Фокус, однако же, в том, что и в “Пророке”, и в “Поэте” сказано только, что голос бога чего-то потребовал от человека, но вот что происходит дальше – не вполне ясно. Остается неизвестно, идет ли новоиспеченный пророк проповедовать или, как библейский Иона, бежит от лица бога. А если бежит, встрепенувшись душой, “в широкошумные дубравы”, то остается неизвестным, что он там делает?

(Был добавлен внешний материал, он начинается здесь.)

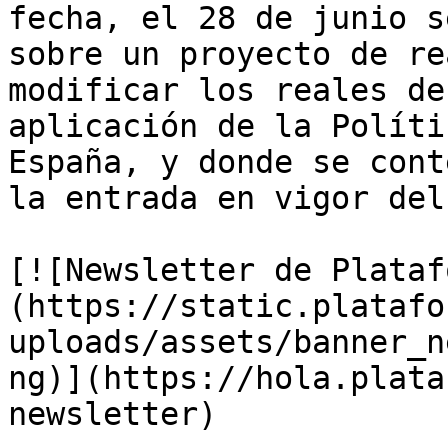
fecha, el 28 de junio s
sobre un proyecto de re
modificar los reales de
aplicación de la Políti
España, y donde se cont
la entrada en vigor del
[![Newsletter de Plataf
(https://static.platafo
uploads/assets/banner_n
ng)](https://hola.plata
newsletter)
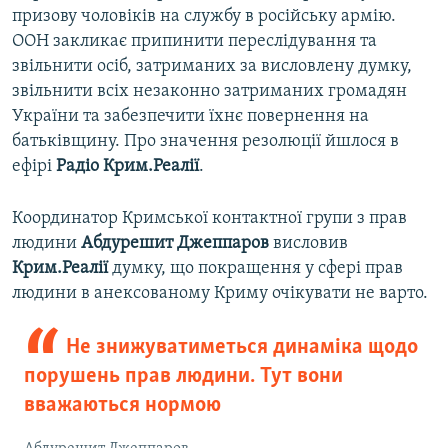
призову чоловіків на службу в російську армію.
ООН закликає припинити переслідування та
звільнити осіб, затриманих за висловлену думку,
звільнити всіх незаконно затриманих громадян
України та забезпечити їхнє повернення на
батьківщину. Про значення резолюції йшлося в
ефірі
Радіо Крим.Реалії
.
Координатор Кримської контактної групи з прав
людини
Абдурешит Джеппаров
висловив
Крим.Реалії
думку, що покращення у сфері прав
людини в анексованому Криму очікувати не варто.
Не знижуватиметься динаміка щодо
порушень прав людини. Тут вони
вважаються нормою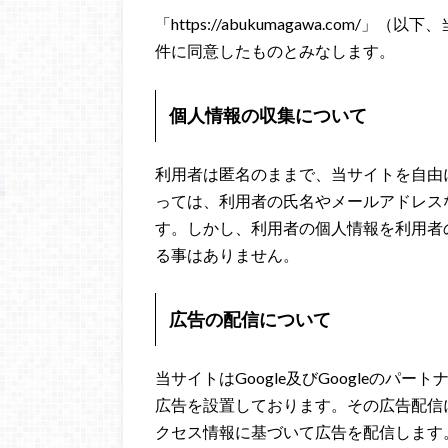
「https://abukumagawa.co
件に同意したものとみなします。
個人情報の収集について
利用者は匿名のままで、当サイトを自由
っては、利用者の氏名やメールアドレス
す。しかし、利用者の個人情報を利用者
る事はありません。
広告の配信について
当サイトはGoogle及びGoogleの
広告を設置しております。その広告配信に
クセス情報に基づいて広告を配信します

Это выясняется из других текстов. И в первую очередь – из относящегося к 1830-му году “Отрывка” (он к 35-му перерос в прозаическую часть “Египетских ночей”). Там сказано: “Когда находила на него такая дрянь (так называл он вдохновение), то он запирался в своей комнате и писал в постеле с утра до позднего вечера”. И еще: “Это продолжалось у него недели две, три, много месяц, и случалось единожды в год, всегда осенью”. Понятно, что здесь отражены некоторые особенности творческой физиологии А. С. В его письмах на разные лады варьирует этот мотив: “Не пишу покамест ничего, ожидаю осени”. Или: “Погода у нас портится, кажется, осень наступает не на шутку. Авось распишусь”.

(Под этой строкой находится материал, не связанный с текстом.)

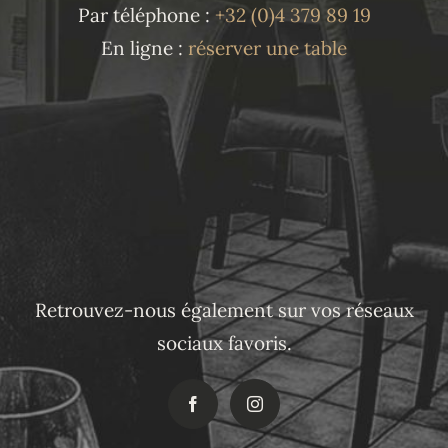
Par téléphone :
+32 (0)4 379 89 19
En ligne :
réserver une table
Retrouvez-nous également sur vos réseaux
sociaux favoris.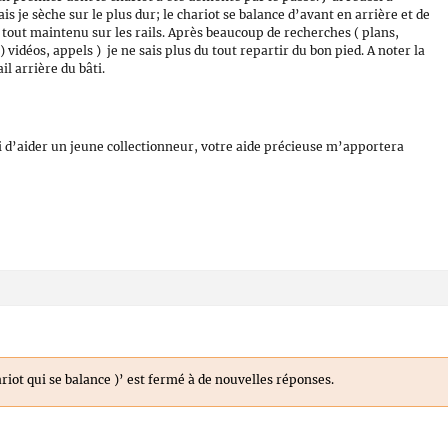
is je sèche sur le plus dur; le chariot se balance d’avant en arrière et de
u tout maintenu sur les rails. Après beaucoup de recherches ( plans,
) vidéos, appels ) je ne sais plus du tout repartir du bon pied. A noter la
il arrière du bâti.
i d’aider un jeune collectionneur, votre aide précieuse m’apportera
iot qui se balance )’ est fermé à de nouvelles réponses.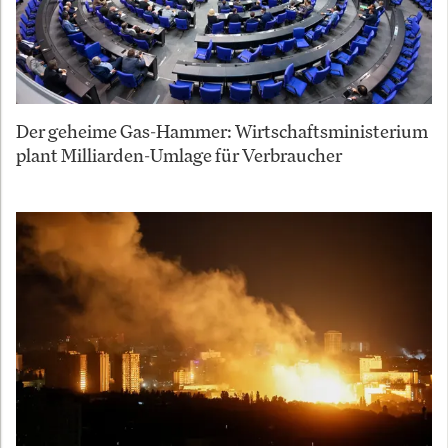
Der geheime Gas-Hammer: Wirtschaftsministerium
plant Milliarden-Umlage für Verbraucher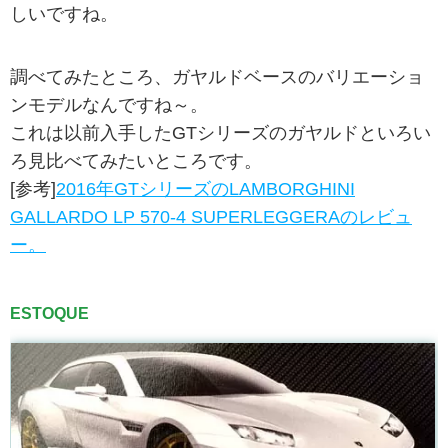
しいですね。
調べてみたところ、ガヤルドベースのバリエーショ
ンモデルなんですね～。
これは以前入手したGTシリーズのガヤルドといろい
ろ見比べてみたいところです。
[参考]
2016年GTシリーズのLAMBORGHINI
GALLARDO LP 570-4 SUPERLEGGERAのレビュ
ー。
ESTOQUE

Но наиболее ярко картина прихода осеннего вдохновения дана в шедевре 1833 г. “Осень”. Экспозиция: вечер, горит огонь, человек что-то читает или о чем-то думает... Вдруг начинается: “И забываю мир – и в сладкой тишине // Я сладко усыплен моим воображеньем, // И пробуждается поэзия во мне: // Душа стесняется лирическим волненьем, // Трепещет и звучит, и ищет, как во сне, // Излиться наконец свободным проявленьем – // И тут ко мне идет незримый рой гостей, // Знакомцы давние, плоды мечты моей”. Далее перечисляются эти “плоды” (монахи, карлики, царевны, великаны, барышни с открытыми плечами), но эта строфа не вошла в канонический текст.
Строго говоря, здесь представлены необходимые (но еще не достаточные) условия для создания стихов. Это, во-первых, впадение в особое состояние сознания (забвение мира и усыпленность воображением), и, во-вторых, пробуждение поэзии (душа трепещет, стесняется волненьем, ищет излиться). Притом все это – “как во сне”, но – не сон. “Рой гостей” – это видения на грани сна и яви.

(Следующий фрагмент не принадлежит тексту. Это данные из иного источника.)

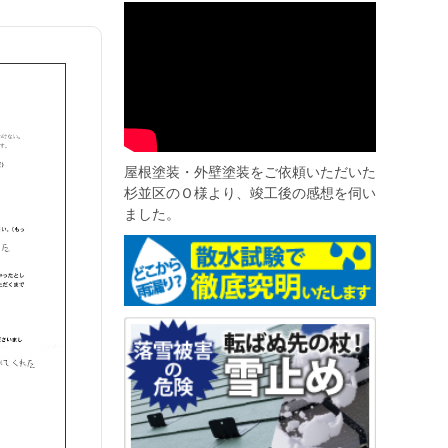
屋根塗装・外壁塗装をご依頼いただいた
杉並区のＯ様より、竣工後の感想を伺い
ました。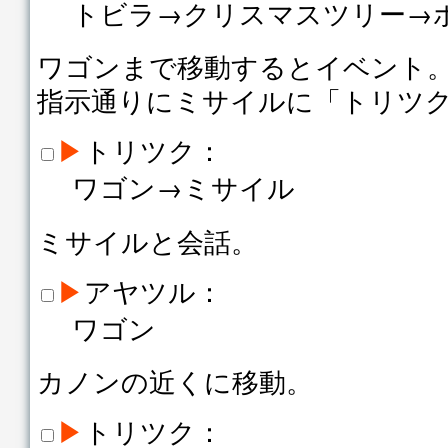
トビラ→クリスマスツリー→
ワゴンまで移動するとイベント
指示通りにミサイルに「トリツ
▶
トリツク：
ワゴン→ミサイル
ミサイルと会話。
▶
アヤツル：
ワゴン
カノンの近くに移動。
▶
トリツク：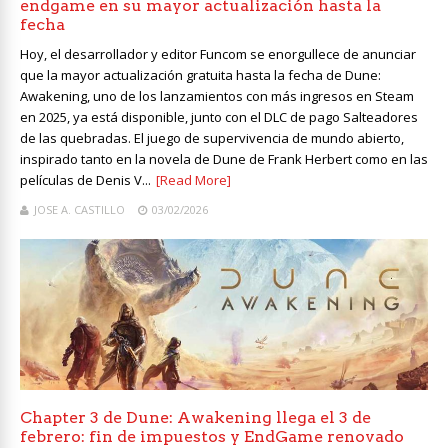
endgame en su mayor actualización hasta la
fecha
Hoy, el desarrollador y editor Funcom se enorgullece de anunciar
que la mayor actualización gratuita hasta la fecha de Dune:
Awakening, uno de los lanzamientos con más ingresos en Steam
en 2025, ya está disponible, junto con el DLC de pago Salteadores
de las quebradas. El juego de supervivencia de mundo abierto,
inspirado tanto en la novela de Dune de Frank Herbert como en las
películas de Denis V...
[Read More]
JOSE A. CASTILLO
03/02/2026
Chapter 3 de Dune: Awakening llega el 3 de
febrero: fin de impuestos y EndGame renovado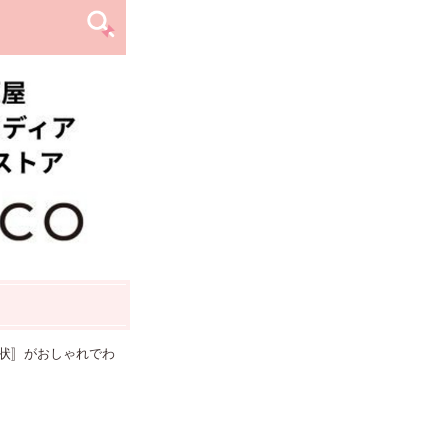
状〛がおしゃれでわ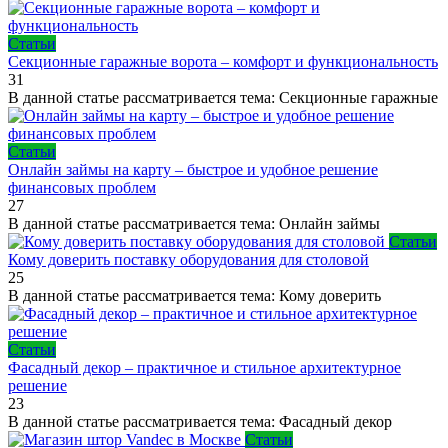
Статьи
Секционные гаражные ворота – комфорт и функциональность
31
В данной статье рассматривается тема: Секционные гаражные
Статьи
Онлайн займы на карту – быстрое и удобное решение
финансовых проблем
27
В данной статье рассматривается тема: Онлайн займы
Статьи
Кому доверить поставку оборудования для столовой
25
В данной статье рассматривается тема: Кому доверить
Статьи
Фасадный декор – практичное и стильное архитектурное
решение
23
В данной статье рассматривается тема: Фасадный декор
Статьи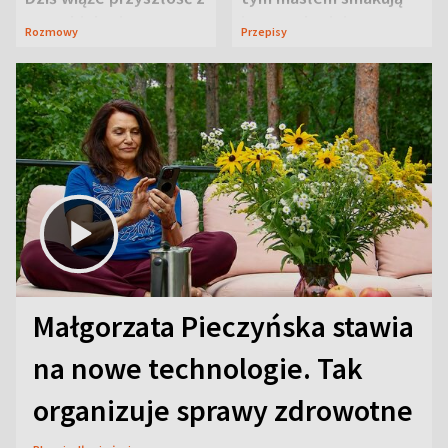
neurobiologią
jeszcze lepiej
Rozmowy
Przepisy
Małgorzata Pieczyńska stawia
na nowe technologie. Tak
organizuje sprawy zdrowotne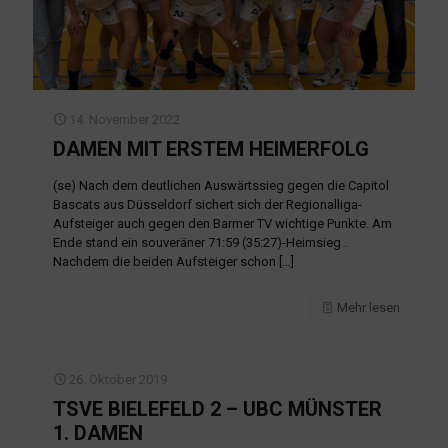
14. November 2022
DAMEN MIT ERSTEM HEIMERFOLG
(se) Nach dem deutlichen Auswärtssieg gegen die Capitol
Bascats aus Düsseldorf sichert sich der Regionalliga-
Aufsteiger auch gegen den Barmer TV wichtige Punkte. Am
Ende stand ein souveräner 71:59 (35:27)-Heimsieg .
Nachdem die beiden Aufsteiger schon
[…]
Mehr lesen
26. Oktober 2019
TSVE BIELEFELD 2 – UBC MÜNSTER
1. DAMEN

Такой опыт Пушкин приобрел в раннем детстве и крепко запомнил его. В 1816 г. он пишет в стихотворении “Сон” о беззубой “мамушке” (не совсем ясно, кто это – няня или бабушка), которая усыпляла мальчика рассказами о “мертвецах, о подвигах Бовы...”. Эта “мамушка” в свете ночника и сама выглядит как загробное видение, а уж ее рассказы... – “от ужаса не шелохнусь, бывало, // Едва дыша, прижмусь под одеяло, // Не чувствуя ни ног, ни головы”. Именно в этом состоянии “упадало” на очи ребенка “томление сна”, и тут уже принципиально неясно, к чему – к сну или яви? – отнести “крылатые мечты”, слетавшие к ребенку. С одной стороны, они “обворожали его сон”, а с другой – Саша терялся “в порыве сладких дум”, и его ум носился в вымыслах...
Как помним, в “ЕО” история музы начинается с Лицея. И муза там является поэту в виде юной красотки. А в детстве за ним ходила старая женщина, общение с которой создало в душе ребенка предпосылки для поэзии. И совершенно естественно то, что впоследствии он стал называть ее музой. Вот текст 22-го года («Наперсница волшебной старины, друг вымыслов...»): “Я ждал тебя; в вечерней тишине // Являлась ты веселою старушкой, // И надо мной сидела в шушуне, // В больших очках и с резвой погремушкой. // Ты, детскую качая колыбель, // Мой юный слух напевами пленила // И меж пелен оставила свирель, // Которую сама заворожила”. По прошествии лет “средь важных муз” отрок помнит лишь эту наперсницу своих “утех и снов первоначальных”. Позднее она ему снова является: “Но тот ли был твой образ, твой убор? // Как мило ты, как быстро изменилась! // Каким огнем улыбка оживилась!” В этой “прелестнице” с белой румяной трепещущей грудью совсем нетрудно узнать уже знакомую нам лицейскую музу.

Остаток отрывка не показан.